Consequently, the structure was elucidated to be 3-O-{[α-L-rhamnosyl-(1→4)-(β-D-glucopyranosyl-(1→3)]-β-D-glucopyranosyl]-(1→2)-β-D-fucopyranosyl-11-methoxy-olean-12-ene-3β,23,28-triol (=ilwensisaponin C).25

Compound 6 was distinguished from compound 5 by differences in the aglycone parts in 1H and 13C NMR spectra.

The 1H NMR of compound 6 showed 6 tertiary methyl signals at δH 0.82, 0.87, 0.96, 0.98, 1.04 and 1.31. The olefinic protons H-11 and H-12 were determined at 5.94 (br d, J= 10.4 Hz), δc 132.9 and δH 5.53 (*), δc 131.9, respectively. Thus, aglycone was identified as an oleanane-Δ11 type and no signals of a methoxy group in 1H and 13C NMR spectra of compound 6 were observed compared with those of compound 5.

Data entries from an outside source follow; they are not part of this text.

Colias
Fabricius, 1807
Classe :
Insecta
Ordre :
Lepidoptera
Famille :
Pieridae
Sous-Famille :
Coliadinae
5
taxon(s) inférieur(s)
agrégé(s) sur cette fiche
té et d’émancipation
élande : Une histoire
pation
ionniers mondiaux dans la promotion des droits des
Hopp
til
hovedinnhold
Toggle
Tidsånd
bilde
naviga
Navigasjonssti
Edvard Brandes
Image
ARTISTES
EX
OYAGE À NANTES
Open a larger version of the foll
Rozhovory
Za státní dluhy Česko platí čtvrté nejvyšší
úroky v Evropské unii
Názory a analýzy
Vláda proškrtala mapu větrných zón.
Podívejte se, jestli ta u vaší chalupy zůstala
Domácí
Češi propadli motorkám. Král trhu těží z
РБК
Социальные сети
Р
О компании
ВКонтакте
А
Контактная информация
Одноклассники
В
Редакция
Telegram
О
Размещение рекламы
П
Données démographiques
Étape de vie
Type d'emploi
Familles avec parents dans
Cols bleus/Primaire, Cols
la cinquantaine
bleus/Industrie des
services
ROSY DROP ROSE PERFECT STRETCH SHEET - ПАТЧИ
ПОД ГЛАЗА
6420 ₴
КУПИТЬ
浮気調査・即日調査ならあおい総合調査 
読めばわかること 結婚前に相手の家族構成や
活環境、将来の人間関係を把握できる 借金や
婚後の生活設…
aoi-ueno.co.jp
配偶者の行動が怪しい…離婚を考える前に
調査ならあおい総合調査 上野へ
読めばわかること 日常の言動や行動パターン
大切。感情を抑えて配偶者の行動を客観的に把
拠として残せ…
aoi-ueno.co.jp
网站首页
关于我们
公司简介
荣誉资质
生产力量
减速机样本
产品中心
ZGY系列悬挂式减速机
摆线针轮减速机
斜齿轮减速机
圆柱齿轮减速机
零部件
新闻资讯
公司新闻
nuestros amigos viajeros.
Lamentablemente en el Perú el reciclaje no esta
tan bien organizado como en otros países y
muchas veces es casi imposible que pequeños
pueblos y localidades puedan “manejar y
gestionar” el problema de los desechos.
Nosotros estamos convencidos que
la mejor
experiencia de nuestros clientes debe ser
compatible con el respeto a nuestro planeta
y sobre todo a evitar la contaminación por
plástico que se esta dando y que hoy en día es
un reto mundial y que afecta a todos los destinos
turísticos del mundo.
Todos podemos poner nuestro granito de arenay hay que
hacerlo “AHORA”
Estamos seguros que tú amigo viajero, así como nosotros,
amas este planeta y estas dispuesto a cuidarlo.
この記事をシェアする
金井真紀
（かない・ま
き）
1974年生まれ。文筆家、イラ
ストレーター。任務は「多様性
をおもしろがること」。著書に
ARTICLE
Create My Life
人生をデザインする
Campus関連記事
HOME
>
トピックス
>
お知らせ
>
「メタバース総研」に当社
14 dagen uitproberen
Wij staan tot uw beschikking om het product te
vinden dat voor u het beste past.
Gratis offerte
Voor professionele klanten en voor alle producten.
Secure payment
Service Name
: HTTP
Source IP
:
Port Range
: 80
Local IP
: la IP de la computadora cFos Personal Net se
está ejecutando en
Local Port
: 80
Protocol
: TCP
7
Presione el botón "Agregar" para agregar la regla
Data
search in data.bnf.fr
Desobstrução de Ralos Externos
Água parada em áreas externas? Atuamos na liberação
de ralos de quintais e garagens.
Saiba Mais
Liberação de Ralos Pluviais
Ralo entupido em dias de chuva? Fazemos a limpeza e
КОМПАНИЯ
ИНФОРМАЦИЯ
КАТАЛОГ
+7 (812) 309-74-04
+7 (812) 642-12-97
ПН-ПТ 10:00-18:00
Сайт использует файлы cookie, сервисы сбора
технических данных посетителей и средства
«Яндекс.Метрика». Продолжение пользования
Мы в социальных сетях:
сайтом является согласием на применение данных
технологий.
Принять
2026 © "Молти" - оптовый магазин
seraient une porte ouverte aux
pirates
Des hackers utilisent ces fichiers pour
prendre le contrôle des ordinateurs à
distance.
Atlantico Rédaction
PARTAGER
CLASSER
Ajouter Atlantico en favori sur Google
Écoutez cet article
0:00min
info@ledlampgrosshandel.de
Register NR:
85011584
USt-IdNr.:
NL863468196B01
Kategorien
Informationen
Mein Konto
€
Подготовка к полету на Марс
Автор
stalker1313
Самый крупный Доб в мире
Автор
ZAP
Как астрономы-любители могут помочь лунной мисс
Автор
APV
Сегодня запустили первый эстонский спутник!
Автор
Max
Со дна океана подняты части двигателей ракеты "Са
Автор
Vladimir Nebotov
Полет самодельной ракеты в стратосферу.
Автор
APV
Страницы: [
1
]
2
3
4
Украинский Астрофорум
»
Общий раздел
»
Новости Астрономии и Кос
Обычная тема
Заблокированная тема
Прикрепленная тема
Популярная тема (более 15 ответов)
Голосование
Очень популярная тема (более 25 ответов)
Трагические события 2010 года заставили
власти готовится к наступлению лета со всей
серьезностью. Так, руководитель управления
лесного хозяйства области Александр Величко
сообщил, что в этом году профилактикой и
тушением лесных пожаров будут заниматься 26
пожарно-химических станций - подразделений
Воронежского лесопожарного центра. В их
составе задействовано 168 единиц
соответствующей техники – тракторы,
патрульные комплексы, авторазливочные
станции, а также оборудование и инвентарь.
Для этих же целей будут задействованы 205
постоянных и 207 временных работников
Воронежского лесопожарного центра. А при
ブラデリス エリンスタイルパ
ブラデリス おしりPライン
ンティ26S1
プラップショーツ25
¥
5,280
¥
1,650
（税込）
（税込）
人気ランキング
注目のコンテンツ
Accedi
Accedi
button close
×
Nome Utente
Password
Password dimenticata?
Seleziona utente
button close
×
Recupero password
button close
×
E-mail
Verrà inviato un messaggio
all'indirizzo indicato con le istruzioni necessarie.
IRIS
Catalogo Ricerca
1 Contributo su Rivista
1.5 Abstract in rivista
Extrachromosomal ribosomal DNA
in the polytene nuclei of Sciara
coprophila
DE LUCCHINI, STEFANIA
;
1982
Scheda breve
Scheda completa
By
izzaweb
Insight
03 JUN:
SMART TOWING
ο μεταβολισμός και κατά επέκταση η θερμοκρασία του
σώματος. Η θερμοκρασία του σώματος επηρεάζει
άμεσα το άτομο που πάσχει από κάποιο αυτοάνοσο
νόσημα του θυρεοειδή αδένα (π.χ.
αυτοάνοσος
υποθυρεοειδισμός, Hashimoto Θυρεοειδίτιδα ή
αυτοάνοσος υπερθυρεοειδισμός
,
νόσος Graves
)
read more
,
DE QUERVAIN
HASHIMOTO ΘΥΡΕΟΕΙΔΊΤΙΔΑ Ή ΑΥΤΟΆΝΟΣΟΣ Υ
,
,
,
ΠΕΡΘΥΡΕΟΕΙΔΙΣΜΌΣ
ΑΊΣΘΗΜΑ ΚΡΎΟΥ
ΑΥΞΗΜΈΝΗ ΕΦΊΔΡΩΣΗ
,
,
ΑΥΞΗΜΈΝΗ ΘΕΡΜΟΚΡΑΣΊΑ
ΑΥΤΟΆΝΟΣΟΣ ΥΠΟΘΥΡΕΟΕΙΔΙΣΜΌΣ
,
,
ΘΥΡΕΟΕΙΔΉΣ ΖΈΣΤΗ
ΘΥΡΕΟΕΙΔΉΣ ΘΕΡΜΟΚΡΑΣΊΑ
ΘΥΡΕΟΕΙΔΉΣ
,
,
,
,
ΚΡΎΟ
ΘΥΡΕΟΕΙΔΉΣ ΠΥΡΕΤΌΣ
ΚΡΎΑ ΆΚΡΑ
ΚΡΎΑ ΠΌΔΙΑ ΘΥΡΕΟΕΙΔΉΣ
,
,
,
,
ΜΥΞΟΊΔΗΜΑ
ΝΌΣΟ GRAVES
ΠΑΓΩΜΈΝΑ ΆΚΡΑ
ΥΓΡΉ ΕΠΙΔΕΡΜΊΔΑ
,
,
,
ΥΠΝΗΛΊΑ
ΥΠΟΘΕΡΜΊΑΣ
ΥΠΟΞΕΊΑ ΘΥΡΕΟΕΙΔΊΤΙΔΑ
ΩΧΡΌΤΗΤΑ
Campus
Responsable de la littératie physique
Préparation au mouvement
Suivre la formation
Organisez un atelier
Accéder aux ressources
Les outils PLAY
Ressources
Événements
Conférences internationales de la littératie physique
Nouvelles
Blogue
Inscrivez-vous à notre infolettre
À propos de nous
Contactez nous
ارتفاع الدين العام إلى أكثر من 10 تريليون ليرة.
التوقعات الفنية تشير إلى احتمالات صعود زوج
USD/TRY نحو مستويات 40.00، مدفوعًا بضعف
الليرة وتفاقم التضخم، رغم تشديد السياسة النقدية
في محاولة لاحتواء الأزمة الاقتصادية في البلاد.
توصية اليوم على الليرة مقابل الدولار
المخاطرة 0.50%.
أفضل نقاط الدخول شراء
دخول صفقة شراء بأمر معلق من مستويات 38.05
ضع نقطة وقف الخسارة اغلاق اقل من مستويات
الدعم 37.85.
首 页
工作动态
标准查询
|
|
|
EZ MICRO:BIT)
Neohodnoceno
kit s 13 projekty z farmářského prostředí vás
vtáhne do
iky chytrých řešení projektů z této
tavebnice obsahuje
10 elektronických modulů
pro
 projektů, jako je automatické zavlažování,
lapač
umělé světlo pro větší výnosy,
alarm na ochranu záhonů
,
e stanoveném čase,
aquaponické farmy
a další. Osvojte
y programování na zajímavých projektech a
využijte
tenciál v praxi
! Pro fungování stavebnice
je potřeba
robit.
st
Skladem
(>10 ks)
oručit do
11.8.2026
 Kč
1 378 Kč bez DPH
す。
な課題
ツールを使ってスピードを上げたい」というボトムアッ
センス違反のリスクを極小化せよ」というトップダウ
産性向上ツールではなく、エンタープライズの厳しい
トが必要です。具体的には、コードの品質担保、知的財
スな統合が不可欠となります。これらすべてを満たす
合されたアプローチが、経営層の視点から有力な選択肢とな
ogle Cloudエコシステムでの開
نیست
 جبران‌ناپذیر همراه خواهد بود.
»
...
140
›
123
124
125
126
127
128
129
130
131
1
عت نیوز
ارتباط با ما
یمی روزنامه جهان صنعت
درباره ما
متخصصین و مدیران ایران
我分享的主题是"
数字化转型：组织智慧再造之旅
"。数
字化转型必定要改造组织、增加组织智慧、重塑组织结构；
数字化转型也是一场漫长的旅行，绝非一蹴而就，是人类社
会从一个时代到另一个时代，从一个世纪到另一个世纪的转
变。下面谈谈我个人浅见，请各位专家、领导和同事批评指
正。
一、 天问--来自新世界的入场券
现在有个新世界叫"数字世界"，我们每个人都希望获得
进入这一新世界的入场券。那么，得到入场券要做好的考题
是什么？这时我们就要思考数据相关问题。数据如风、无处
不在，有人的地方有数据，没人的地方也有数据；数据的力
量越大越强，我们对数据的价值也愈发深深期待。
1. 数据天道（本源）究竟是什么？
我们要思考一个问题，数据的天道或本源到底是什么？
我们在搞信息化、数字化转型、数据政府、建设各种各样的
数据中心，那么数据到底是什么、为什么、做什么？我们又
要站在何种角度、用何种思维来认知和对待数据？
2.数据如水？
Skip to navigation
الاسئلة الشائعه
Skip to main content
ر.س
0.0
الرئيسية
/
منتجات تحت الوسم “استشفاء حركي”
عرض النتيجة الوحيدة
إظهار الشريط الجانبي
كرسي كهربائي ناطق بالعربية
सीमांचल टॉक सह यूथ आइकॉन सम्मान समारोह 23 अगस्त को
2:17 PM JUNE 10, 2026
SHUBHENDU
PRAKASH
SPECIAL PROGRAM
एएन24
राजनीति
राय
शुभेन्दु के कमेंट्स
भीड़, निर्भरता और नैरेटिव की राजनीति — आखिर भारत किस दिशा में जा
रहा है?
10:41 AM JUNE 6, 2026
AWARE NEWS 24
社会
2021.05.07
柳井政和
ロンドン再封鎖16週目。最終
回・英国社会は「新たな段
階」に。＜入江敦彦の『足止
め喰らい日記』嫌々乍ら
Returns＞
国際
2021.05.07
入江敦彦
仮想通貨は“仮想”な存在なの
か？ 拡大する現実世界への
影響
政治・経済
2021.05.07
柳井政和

Due to presence of an oxo-bridge between C-28 and C-13, a chemical shift of C-28 methylene protons (δH 3.33-3.72) appeared in the higher field in comparison with those of C-23 hydroxylated methylene protons (δH 3.70-4.34). Based on this evidence, the aglycone of compound 6 was determined as 13β, 28-epoxyolean-11-ene-3β,23-diol.26

As a result, the structure of compound 6 was determined as 3-O-{[α-L-rhamnosyl-(1→4)-(β-D-glucopyranosyl-(1→3)]- β-D-glucopyranosyl]-(1→2)-β-D-fucopyranosyl}-13β,28-epoxyolean-11-ene-3β,23-diol (=ilwensisaponin A25=mimen- goside A).27

Compound 7 (Figure 1) was obtained as an amorphous powder. Its structure was identified as verbascoside by comparing its 1H and DEPT-13C NMR data with previously published data and by direct comparison with the authentic sample on a TLC plate.

It has been reported that Verbascum L. species contained diverse iridoid glycosides such as ajugol5,13, aucubin28, lasianthoside I22 and catalpol23; saponins such as ilwensisaponin C13 and ilwensisaponin A13; and phenylethanoid glycosides such as verbascoside.13 Ilwensisaponin A has previously been found to be active against Aspergillus fumigatus;29 it showed moderate antifungal activity in the current study.


CONCLUSIONS

This paper is the first to report the presence of these compounds from V. mucronatum Lam. Our continuing studies will be of assistance in clarifying the chemotaxonomic classification of the genus Verbascum L. On the other hand, when the antimicrobial activity results were evaluated, the higher activities of ajugol and ilwensisaponin A than the V. mucronatum extract suggest that more active compounds may be found in further phytochemical studies.


ACKNOWLEDGEMENTS

The authors would like to thank Prof. Dr. Hayri Duman, Gazi University, Faculty of Science, Department of Botany, Etiler, Ankara, Turkey, for the authentication of the plant specimen.

Conflict of Interest: No conflict of interest was declared by the authors.